彼女が父から言われ続けた言葉だ。彼女の父は、彼女の兄を溺愛していた。彼女の母は、彼女の姉を大切にしていた。彼女は誰からも必要とされていなかった。

「それでもめげずに努力すれば、報われると信じていました」

彼女はただ、認められたかった。そのために血を吐くほどに努力した。なんだってした。見た目も教養も、魔法の腕だって磨いた。

「けれどそんな努力、誰にも気付いてもらえなかった」

最初から、彼女は誰からも求められていなかった。

「聖女様は、思えば最初から私を目の敵にしていました。そして、ありもしないイジメをでっち上げ私を嵌めた。助けてくれる人などいなかった」

それでも、彼女は悲しみすら覚えなかった。もはや無感情だった。

「けれどそこに、俺が現れた」

「そうですね」

他国の第一王子。彼が彼女をさらいに来た。彼女は彼に抱きついた。彼女は彼を愛していた。また、彼も彼女を愛していた。

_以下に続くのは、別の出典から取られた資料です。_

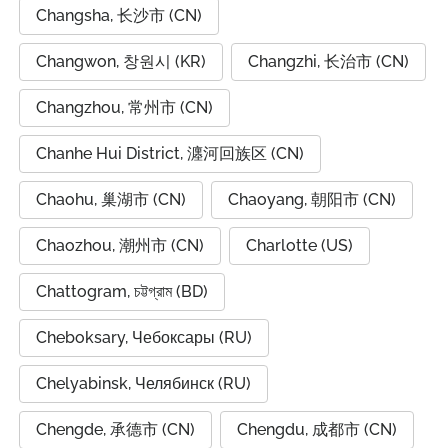
Changsha, 长沙市 (CN)
Changwon, 창원시 (KR)
Changzhi, 长治市 (CN)
Changzhou, 常州市 (CN)
Chanhe Hui District, 瀍河回族区 (CN)
Chaohu, 巢湖市 (CN)
Chaoyang, 朝阳市 (CN)
Chaozhou, 潮州市 (CN)
Charlotte (US)
Chattogram, চট্টগ্রাম (BD)
Cheboksary, Чебоксары (RU)
Chelyabinsk, Челябинск (RU)
Chengde, 承德市 (CN)
Chengdu, 成都市 (CN)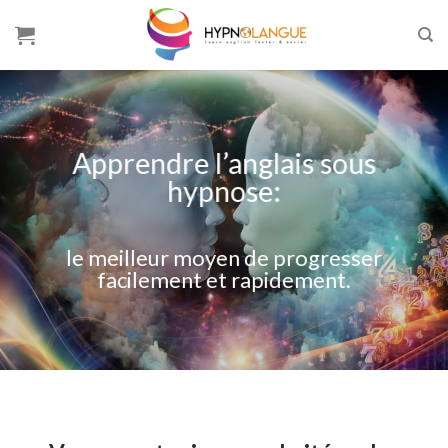
Skip
to
content
Apprendre l’anglais sous
hypnose:
le meilleur moyen de progresser
facilement et rapidement.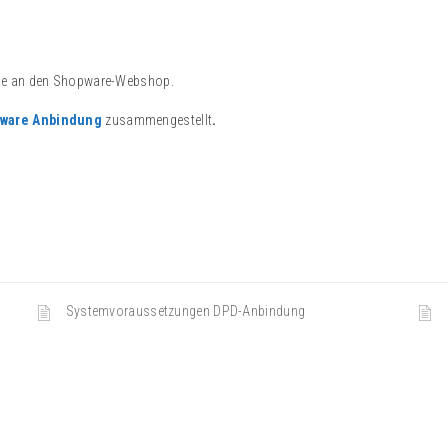
ine an den Shopware-Webshop.
pware Anbindung
zusammengestellt
.
Systemvoraussetzungen DPD-Anbindung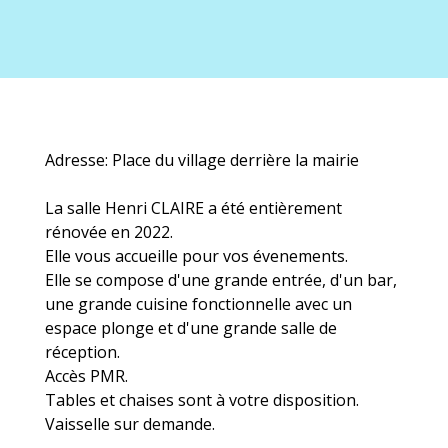
Adresse: Place du village derrière la mairie
La salle Henri CLAIRE a été entièrement
rénovée en 2022.
Elle vous accueille pour vos évenements.
Elle se compose d'une grande entrée, d'un bar,
une grande cuisine fonctionnelle avec un
espace plonge et d'une grande salle de
réception.
Accès PMR.
Tables et chaises sont à votre disposition.
Vaisselle sur demande.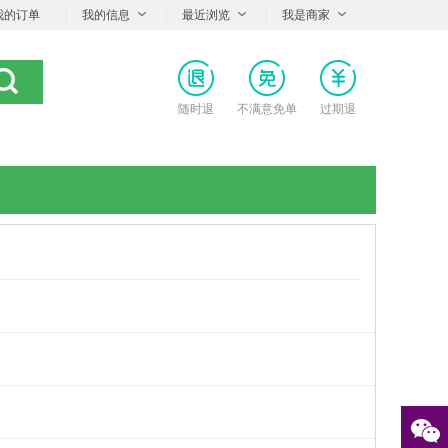
我的订单
|
我的信息
|
最近浏览
|
我是商家
随时退
不满意免单
过期退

彼は幼い頃に彼女と出会ってから、ずっと一途に彼女に惚れ込んでいた。いつか彼女を迎えに行きたいと、両親に無茶を言って婚約者を作らなかった。本当なら彼女とはやく婚約したかったが、彼女の家庭事情を考えると「姉」の方を無理矢理あてがわれるだろうと推察できたのでなかなか踏み切れなかった。

「…迎えに行くのが遅くなって、本当に悪かった」

「いいえ。貴方が来てくれて、嬉しかった」

そうして現れた彼に連れられて、そのまま身一つで嫁いだ。お互いに婚約者も恋人もいない身であったため、とんとん拍子で話は進んだ。

そうすると何故か、彼女の祖国の聖女様が発狂した。そして彼女の祖国の王太子を唆して戦争を仕掛けてきた。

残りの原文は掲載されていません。